WHAT TO PRODUCE
Compute how many lines in the data below hold the word "fill", then report that number with nothing else.

*** Opening PROVIDED DATA ***

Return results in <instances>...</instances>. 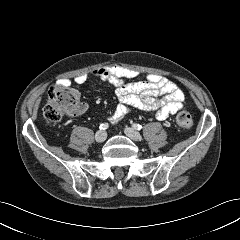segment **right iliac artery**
Returning a JSON list of instances; mask_svg holds the SVG:
<instances>
[{
    "label": "right iliac artery",
    "mask_w": 240,
    "mask_h": 240,
    "mask_svg": "<svg viewBox=\"0 0 240 240\" xmlns=\"http://www.w3.org/2000/svg\"><path fill=\"white\" fill-rule=\"evenodd\" d=\"M108 127H109L108 123H102L99 128L100 130H106Z\"/></svg>",
    "instance_id": "82829eb1"
}]
</instances>
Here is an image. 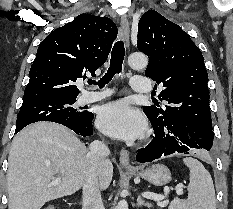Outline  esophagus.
Instances as JSON below:
<instances>
[{
	"label": "esophagus",
	"mask_w": 233,
	"mask_h": 209,
	"mask_svg": "<svg viewBox=\"0 0 233 209\" xmlns=\"http://www.w3.org/2000/svg\"><path fill=\"white\" fill-rule=\"evenodd\" d=\"M120 32H121V35H122V37H123V39L125 41L126 46L128 47L129 46L130 26H129V22L126 19V17L121 18ZM119 161H120V164L123 167L132 168V166L130 165L129 154L125 149H122L120 151Z\"/></svg>",
	"instance_id": "obj_1"
}]
</instances>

*** Closing PROVIDED DATA ***

THE COMPLETED TASK
2